Passing through the waters also brings back memories of passing through the Red Sea. The second exodus as some call it, as the Israelites fled from Pharaoh and Moses parted the Red Sea. They passed through the sea, but Pharaoh’s army was washed away by the rushing waters.
But as we hear about waters today, it is in a different tone. It is one that comes with comfort and protection. “When you pass through the waters, I will be with you; and through the rivers, they shall not overwhelm you;”
When you pass through the waters….not if….but when. It’s as if the prophet is telling, even warning the people, that their journey will not be smooth sailing. There will be trials and tribulations, but God will be in the midst of them, with you, through it all.
They will get wet. But God has called them by name…and God will be with them.
We, too, will get wet. But God has called us by name…and God will be with us.
We may want to keep part of ourselves from getting wet….we may not want to give our whole selves up to being plunged into the water….but all of who we are, all of who we were created to be is God’s creation….is God’s. And because of that, we can take comfort knowing that God is with us through it all.
All this talk about water is because today is the day we remember Jesus’ baptism….and as we hear about it…we are reminded of our own baptism. A reminder that we have been baptized, anointed with the Spirit…and that we, like Jesus, will encounter evil and temptation in the world around us.

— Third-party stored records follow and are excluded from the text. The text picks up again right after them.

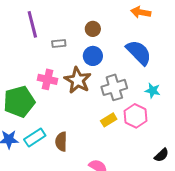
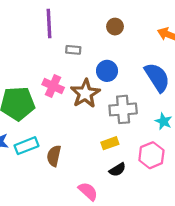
brown circle: (93, 29) -> (115, 27), moved
pink hexagon: (135, 116) -> (151, 155), moved
black semicircle: (161, 155) -> (117, 170), moved

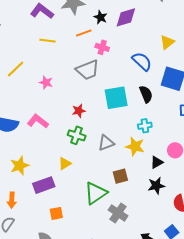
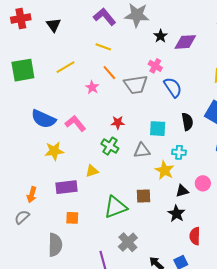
orange line: (84, 33) -> (109, 73), moved, turned 56
blue semicircle: (142, 61) -> (173, 87), moved
cyan square: (116, 98) -> (158, 129), moved, size x0.7
gray triangle: (106, 143) -> (142, 151), moved
yellow star: (20, 166) -> (54, 151), moved
black star: (156, 186) -> (176, 214), turned 30
gray cross: (118, 213) -> (128, 242), moved

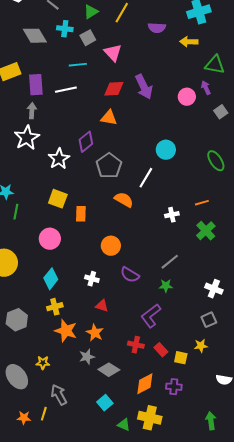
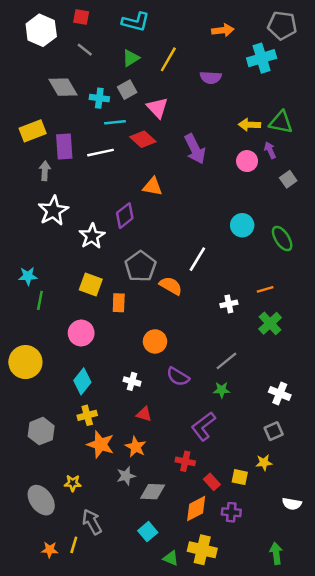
cyan cross: (65, 29) -> (99, 98), moved
yellow arrow: (189, 42) -> (249, 125), moved
red diamond: (114, 89) -> (143, 139), moved, turned 45
gray arrow: (32, 111) -> (45, 171), moved
cyan circle: (166, 150) -> (242, 225), moved
gray pentagon: (109, 166) -> (140, 266), moved
red rectangle: (161, 350) -> (212, 482), moved
gray diamond: (109, 370) -> (153, 492), turned -30

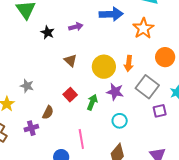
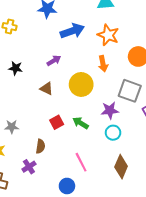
purple arrow: (76, 27) -> (54, 61), moved
orange arrow: (129, 64) -> (103, 64), moved
purple star: (115, 92) -> (110, 110), moved
red square: (70, 95) -> (57, 122), turned 32
green arrow: (92, 102) -> (81, 123), turned -63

Yet in the midst of it, we know that we have a “beloved” and “well-pleasing” relationship with God. It is a relationship that God created with us, through the waters of baptism and the work of the Spirit. Try as we might, we cannot sever this relationship because it began with God loving us.
Being in relationship with God comes with some responsibility though, doesn’t it. It doesn’t mean we need to do things to be in God’s good graces, or to earn God’s love. But out of this deep and unconditional love that God has for us, we hear and fulfill the mission God sends before us, to live up to the confidence God has placed on us. No pressure, right?
God created us, knows us and claims us for who we are. In that we can do our best to see God’s work done in the world around us. Because of God’s love for us, we can let the waters completely get us wet….and give all of ourselves to the work of God in our homes, in our church, in our community and in our world.
The waters of baptism have washed over us all…we have been called by name. The challenge for us is letting people know of our baptism…through our words and actions in response to a hurting, aching world.
May God continue to bless all of our journeys as we continue blessed and nourished in this Christian community and may we go forward, ready to get wet and live out our baptismal promises.
And now may the peace, which passes all understanding, keep our hearts and minds in Christ Jesus and let all God’s people say amen.